- _Exercise aim_
Only the lines below from the one containing "1984 – Giáp Tý​" to the one containing "Memorial State Forest" should be repeated, both included and unchanged.

Records from a data collection:
┌──
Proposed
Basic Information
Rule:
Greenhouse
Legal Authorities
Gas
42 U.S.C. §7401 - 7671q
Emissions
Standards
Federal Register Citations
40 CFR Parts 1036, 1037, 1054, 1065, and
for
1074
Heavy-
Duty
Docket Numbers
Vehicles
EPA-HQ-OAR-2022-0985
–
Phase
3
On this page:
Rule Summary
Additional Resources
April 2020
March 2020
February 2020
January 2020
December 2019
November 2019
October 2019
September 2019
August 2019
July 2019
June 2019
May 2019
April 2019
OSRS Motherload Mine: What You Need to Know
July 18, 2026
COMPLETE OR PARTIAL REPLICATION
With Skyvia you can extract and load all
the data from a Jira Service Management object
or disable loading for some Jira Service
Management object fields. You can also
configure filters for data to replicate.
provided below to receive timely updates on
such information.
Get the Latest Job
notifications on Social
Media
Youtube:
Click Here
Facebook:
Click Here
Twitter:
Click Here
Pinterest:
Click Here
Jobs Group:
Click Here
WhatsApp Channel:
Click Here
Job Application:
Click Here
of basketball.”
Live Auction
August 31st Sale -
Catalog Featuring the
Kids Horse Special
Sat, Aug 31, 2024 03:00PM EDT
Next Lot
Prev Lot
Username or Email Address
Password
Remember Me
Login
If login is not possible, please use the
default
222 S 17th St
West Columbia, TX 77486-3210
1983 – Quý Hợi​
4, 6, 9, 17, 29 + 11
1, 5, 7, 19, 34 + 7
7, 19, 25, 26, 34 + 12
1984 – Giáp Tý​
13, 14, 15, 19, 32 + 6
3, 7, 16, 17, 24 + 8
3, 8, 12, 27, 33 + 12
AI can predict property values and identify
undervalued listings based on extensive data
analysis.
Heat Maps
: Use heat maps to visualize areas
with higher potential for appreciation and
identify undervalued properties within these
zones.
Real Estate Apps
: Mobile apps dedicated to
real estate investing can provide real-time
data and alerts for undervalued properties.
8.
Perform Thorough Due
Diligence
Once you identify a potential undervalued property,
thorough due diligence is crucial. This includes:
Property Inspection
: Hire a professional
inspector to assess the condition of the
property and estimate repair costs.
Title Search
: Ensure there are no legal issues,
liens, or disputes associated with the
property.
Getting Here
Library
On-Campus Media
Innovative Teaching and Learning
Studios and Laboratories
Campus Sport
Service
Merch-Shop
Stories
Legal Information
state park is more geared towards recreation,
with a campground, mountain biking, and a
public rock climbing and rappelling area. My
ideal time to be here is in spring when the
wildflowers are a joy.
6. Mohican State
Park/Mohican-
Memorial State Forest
└──
┌──
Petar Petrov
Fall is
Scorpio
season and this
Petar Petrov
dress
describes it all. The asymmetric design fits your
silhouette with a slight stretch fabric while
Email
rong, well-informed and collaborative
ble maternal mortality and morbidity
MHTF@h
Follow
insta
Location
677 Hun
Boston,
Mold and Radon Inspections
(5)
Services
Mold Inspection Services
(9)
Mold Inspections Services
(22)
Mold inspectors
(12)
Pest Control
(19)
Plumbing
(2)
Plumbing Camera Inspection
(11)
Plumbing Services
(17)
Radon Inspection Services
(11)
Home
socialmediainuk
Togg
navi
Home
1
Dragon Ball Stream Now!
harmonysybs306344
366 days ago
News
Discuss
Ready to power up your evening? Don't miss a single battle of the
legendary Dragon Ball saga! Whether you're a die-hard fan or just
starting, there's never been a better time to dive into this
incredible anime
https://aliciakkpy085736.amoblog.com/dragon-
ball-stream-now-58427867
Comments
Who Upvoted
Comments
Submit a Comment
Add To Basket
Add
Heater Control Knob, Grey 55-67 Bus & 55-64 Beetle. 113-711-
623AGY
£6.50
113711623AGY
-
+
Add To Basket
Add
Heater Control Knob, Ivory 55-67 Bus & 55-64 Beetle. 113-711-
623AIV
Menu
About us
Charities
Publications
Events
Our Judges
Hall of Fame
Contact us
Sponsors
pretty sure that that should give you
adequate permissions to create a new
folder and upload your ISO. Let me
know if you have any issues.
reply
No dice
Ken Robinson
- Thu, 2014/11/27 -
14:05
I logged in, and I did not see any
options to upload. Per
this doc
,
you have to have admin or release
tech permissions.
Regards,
└──
- _Answer to this exercise_
1984 – Giáp Tý​
13, 14, 15, 19, 32 + 6
3, 7, 16, 17, 24 + 8
3, 8, 12, 27, 33 + 12
AI can predict property values and identify
undervalued listings based on extensive data
analysis.
Heat Maps
: Use heat maps to visualize areas
with higher potential for appreciation and
identify undervalued properties within these
zones.
Real Estate Apps
: Mobile apps dedicated to
real estate investing can provide real-time
data and alerts for undervalued properties.
8.
Perform Thorough Due
Diligence
Once you identify a potential undervalued property,
thorough due diligence is crucial. This includes:
Property Inspection
: Hire a professional
inspector to assess the condition of the
property and estimate repair costs.
Title Search
: Ensure there are no legal issues,
liens, or disputes associated with the
property.
Getting Here
Library
On-Campus Media
Innovative Teaching and Learning
Studios and Laboratories
Campus Sport
Service
Merch-Shop
Stories
Legal Information
state park is more geared towards recreation,
with a campground, mountain biking, and a
public rock climbing and rappelling area. My
ideal time to be here is in spring when the
wildflowers are a joy.
6. Mohican State
Park/Mohican-
Memorial State Forest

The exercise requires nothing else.